Tao Pai-chuan Papers
In November 2010, the Stanford East Asia Library received a donation of the diaries and personal documents of Pai-chuan Tao, a former advisor to the former Republic of China Presidents Chiang Ching-kuo (蔣經國) and Lee Teng-hui (李登輝) and member of the Control Yuan (監察院) (one of the five branches of the Republic of China government in Taiwan, an investigatory agency that monitors the other branches of government). Along with Tao’s personal papers, 33 volumes of his collected works, published by San min shu ju in Taiwan, are also included in this donation. Mr. Tao Pai-chuan was a well-respected political figure, an influential intellectual, a strong advocate for democratic reforms and a prolific writer on issues of social, legal and political significance in China.

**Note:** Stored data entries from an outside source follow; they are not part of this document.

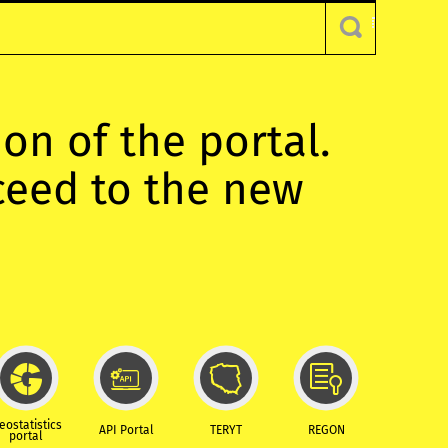
ion of the portal.
oceed to the new
eostatistics
API Portal
TERYT
REGON
portal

Born in 1901 in an ancient city, Shaoxing, Zhejiang Province, Mr. Pai-chuan Tao graduated with dual degrees in literature and law from the University of Law, Shanghai. In 1934, he went to Harvard University to study law and politics. Following his return to China he published several dozen books on law, political system and international politics that introduced new ideas and significantly contributed to the evolution of China’s own political institutions. Additionally, Mr. Tao served on various positions in the government and Kuomintang (the Nationalist Party). Mr. Tao was widely respected and served four consecutive terms on the National Council prior to the National Government selecting him as a member of the Council during the Sino-Japanese War (1937-1945). At the Council, he also served as a representative of the Nationalist Party in consultation with leaders of other parties and political groups. Mr. Tao’s meritorious service at the National Council won recognition at the highest authority levels of the Nationalist Party. As a result, he was appointed Chief of The Central Weekly Magazine of the Nationalist Propaganda Department - he was later promoted to be Chief of the Central Daily News [the Nationalist Party’s opinion organization] and executive officer of the Youth Corps of the Three Principles of the People [a major branch of the Nationalist Party].

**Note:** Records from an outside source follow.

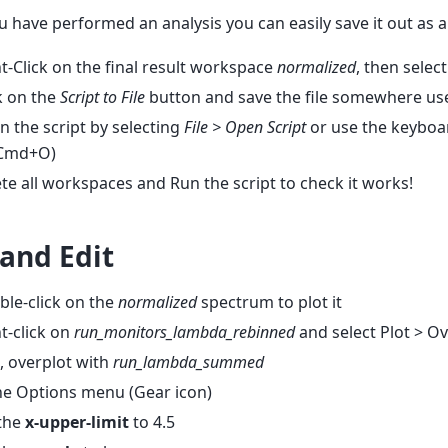
 have performed an analysis you can easily save it out as a 
t-Click on the final result workspace
normalized
, then selec
k on the
Script to File
button and save the file somewhere use
 the script by selecting
File > Open Script
or use the keyboa
 Cmd+O)
te all workspaces and Run the script to check it works!
 and Edit
le-click on the
normalized
spectrum to plot it
t-click on
run_monitors_lambda_rebinned
and select Plot > O
, overplot with
run_lambda_summed
he Options menu (Gear icon)
 the
x-upper-limit
to 4.5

In 1946, following the conclusion of WWII, Mr. Tao resigned from the National Council and became a member of Shanghai Municipal Assembly. In 1947, he was selected as a member of the Control Yuan of the National Government. His service at the Control Yuan is often considered to be the most prominent throughout this public career. He handled several high-profile cases, including those of Premier Hung-chun Yu (俞鴻鈞), Chen Lei (雷震) and General Li-jen Sun (孫立人). In each case, he spoke out fearlessly for what he believed, regardless of the risks to his life and career. Mr. Tao’s courageous dedication to his principles earned him the epithet of Tao the Clear Sky.
In 1977, Mr. Tao resigned from the Control Yuan and was appointed “Presidential Advisor on National Policy”. He used his influence and writings to promote democracy and human rights, and provided strong leadership in Taiwan’s public opinion movement and considerably advanced freedom of speech in the region.

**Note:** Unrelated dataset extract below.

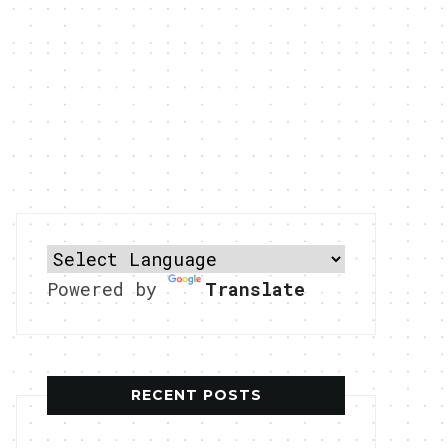
Powered by
Translate
RECENT POSTS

Mr. Pai-chuan Tao passed away in 2002 at the age of 101.
The materials donated to the East Asia Library include 18 notebook diaries from 1950 to 1996, correspondences, miscellaneous writings, and photos and documents of the memorial held in 2002. After the archive has been processed and a finding aid developed, it will be available for researchers to consult on site.
The East Asia Library is Stanford's primary East Asian-language collection, with over 680,000 volumes in the social sciences and humanities for all historical periods of China, Japan and Korea, and a number of special collections, including the Huang-Bernhardt Collection of Chinese Legal Documents and the Contemporary political personal archives and government documents of China. The library’s mission is to support research and teaching at Stanford University, develop its collection in Chinese, Japanese and Korean materials in both print and digital forms, and promote East-West collaboration and understanding.